Semi-liquid funds require mastery of the demands of both private asset and UCITS worlds.
“It’s important to manage these arrangements efficiently in line with a clear strategy, including imperatives such as avoiding holding excessively large liquidity buffers that could impact the rate of return on private asset investments,” he said. “However, this must be balanced with ensuring retail investors can redeem at the time and valuation they expect,” he added.

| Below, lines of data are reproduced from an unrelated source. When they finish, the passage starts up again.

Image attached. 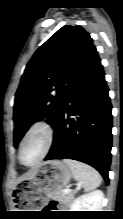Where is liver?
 Instances as JSON below:
<instances>
[{
    "instance_id": "6515ba94",
    "label": "liver",
    "mask_w": 123,
    "mask_h": 219,
    "mask_svg": "<svg viewBox=\"0 0 123 219\" xmlns=\"http://www.w3.org/2000/svg\"><path fill=\"white\" fill-rule=\"evenodd\" d=\"M31 173H32V171L29 172V173L24 177V179H26L27 177H29V176L31 175Z\"/></svg>"
}]
</instances>
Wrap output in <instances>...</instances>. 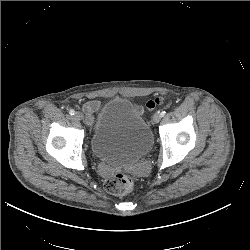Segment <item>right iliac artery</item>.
<instances>
[{
    "instance_id": "82829eb1",
    "label": "right iliac artery",
    "mask_w": 250,
    "mask_h": 250,
    "mask_svg": "<svg viewBox=\"0 0 250 250\" xmlns=\"http://www.w3.org/2000/svg\"><path fill=\"white\" fill-rule=\"evenodd\" d=\"M69 114H70V115H74V114H75V111H74L73 109H70V110H69Z\"/></svg>"
}]
</instances>
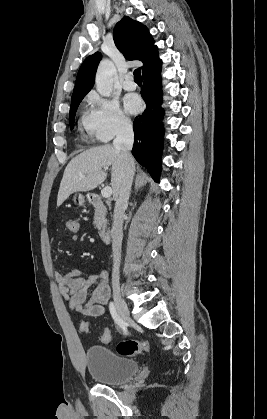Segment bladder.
Listing matches in <instances>:
<instances>
[{
  "instance_id": "bladder-1",
  "label": "bladder",
  "mask_w": 267,
  "mask_h": 419,
  "mask_svg": "<svg viewBox=\"0 0 267 419\" xmlns=\"http://www.w3.org/2000/svg\"><path fill=\"white\" fill-rule=\"evenodd\" d=\"M86 369L99 384L115 386L125 382L138 372L135 360L117 355L110 349L93 345L85 352Z\"/></svg>"
}]
</instances>
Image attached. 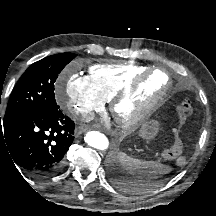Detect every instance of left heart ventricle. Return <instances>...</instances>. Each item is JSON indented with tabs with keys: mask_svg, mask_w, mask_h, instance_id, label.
Returning <instances> with one entry per match:
<instances>
[{
	"mask_svg": "<svg viewBox=\"0 0 216 216\" xmlns=\"http://www.w3.org/2000/svg\"><path fill=\"white\" fill-rule=\"evenodd\" d=\"M166 76L161 73H156L151 80L143 87L140 97L134 101L120 107V113L124 116L133 115L140 102L145 101L159 92L166 84Z\"/></svg>",
	"mask_w": 216,
	"mask_h": 216,
	"instance_id": "b2bd125f",
	"label": "left heart ventricle"
}]
</instances>
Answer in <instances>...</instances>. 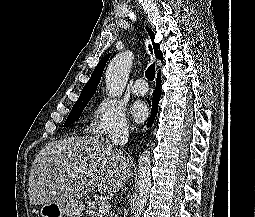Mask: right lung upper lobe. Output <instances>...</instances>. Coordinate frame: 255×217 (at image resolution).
<instances>
[{
	"mask_svg": "<svg viewBox=\"0 0 255 217\" xmlns=\"http://www.w3.org/2000/svg\"><path fill=\"white\" fill-rule=\"evenodd\" d=\"M152 44H153V48H154V52L157 58L161 59V61L163 60V55L162 52L160 50V45L154 42V33L152 32V30L149 27H146ZM110 54L105 55L101 61L98 63V65L96 66L95 70L93 71L91 78L89 79V81L87 82V84L84 86V88L81 91V95L83 94H87V93H93L96 90L97 85L100 82L104 67L106 65L107 60L109 59Z\"/></svg>",
	"mask_w": 255,
	"mask_h": 217,
	"instance_id": "obj_1",
	"label": "right lung upper lobe"
}]
</instances>
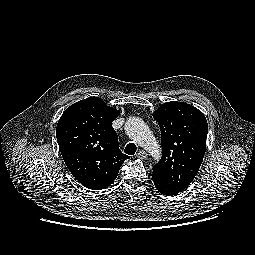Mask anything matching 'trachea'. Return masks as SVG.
<instances>
[{
    "label": "trachea",
    "instance_id": "trachea-1",
    "mask_svg": "<svg viewBox=\"0 0 255 255\" xmlns=\"http://www.w3.org/2000/svg\"><path fill=\"white\" fill-rule=\"evenodd\" d=\"M136 145L134 143H129L126 147H125V150L124 152L128 155H134L135 152H136Z\"/></svg>",
    "mask_w": 255,
    "mask_h": 255
}]
</instances>
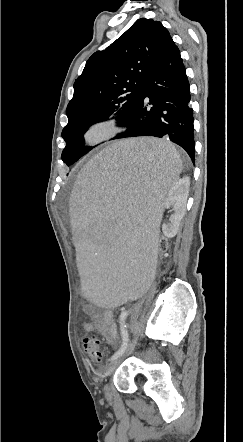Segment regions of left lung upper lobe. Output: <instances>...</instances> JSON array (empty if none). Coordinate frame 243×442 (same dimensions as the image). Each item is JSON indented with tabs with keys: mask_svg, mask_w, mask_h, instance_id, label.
<instances>
[{
	"mask_svg": "<svg viewBox=\"0 0 243 442\" xmlns=\"http://www.w3.org/2000/svg\"><path fill=\"white\" fill-rule=\"evenodd\" d=\"M170 34L161 22L137 20L103 51L95 52L75 80L74 95L62 131L66 147L62 160L69 166L92 150L83 134L97 122L114 115L124 124L136 111L146 75Z\"/></svg>",
	"mask_w": 243,
	"mask_h": 442,
	"instance_id": "1",
	"label": "left lung upper lobe"
}]
</instances>
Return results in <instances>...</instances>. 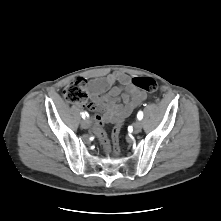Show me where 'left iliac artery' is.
I'll use <instances>...</instances> for the list:
<instances>
[{"label":"left iliac artery","instance_id":"left-iliac-artery-1","mask_svg":"<svg viewBox=\"0 0 221 221\" xmlns=\"http://www.w3.org/2000/svg\"><path fill=\"white\" fill-rule=\"evenodd\" d=\"M137 118L141 120L143 118V112L139 111L137 114Z\"/></svg>","mask_w":221,"mask_h":221}]
</instances>
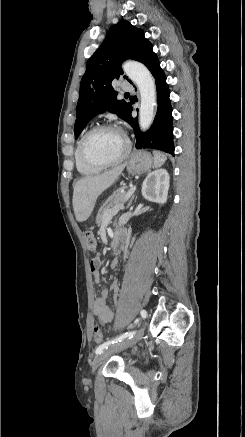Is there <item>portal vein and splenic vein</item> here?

Additionally, each asset manager will have their own strategy regarding liquidity management tools that are required during times of market stress. Fine-tuning mechanisms such as gating, swing pricing anti-dilution levies, and redemption fees requires diverse, high-level fund design expertise, and also the knowhow to put these plans into action. This execution relates to both the technical side of managing the fund, but also working with distributors. “Private asset specialists have less experience partnering with banks, independent financial advisors, and the like. While UCITS players have extra work to do to provide investors’ advisors with the timely information they need about the assets in these bespoke products,” Mr Dragoni explained. Moreover, throughout this process, it is vital to keep regulators up-to-date with necessary data and reports. Additionally, it is important to remain mindful of investors’ and distributors’ reporting needs. Asset and structuring expertise spanning both the liquid and illiquid worlds is vital to support these semi-liquid funds. It requires an integrated, cross-discipline approach that brings together the specialist knowledge and expertise found within a major service provider’s organisation.“We have developed this expertise in house, and we have adapted our systems to facilitate seamless teamwork between our liquid and non-liquid assets specialists,” Mr Dragoni said. “Teams have the knowledge and technology infrastructure to scale and automate processes and meet operational challenges. Each fund is unique, and so each requires tailormade arrangements to achieve their goals,” he added.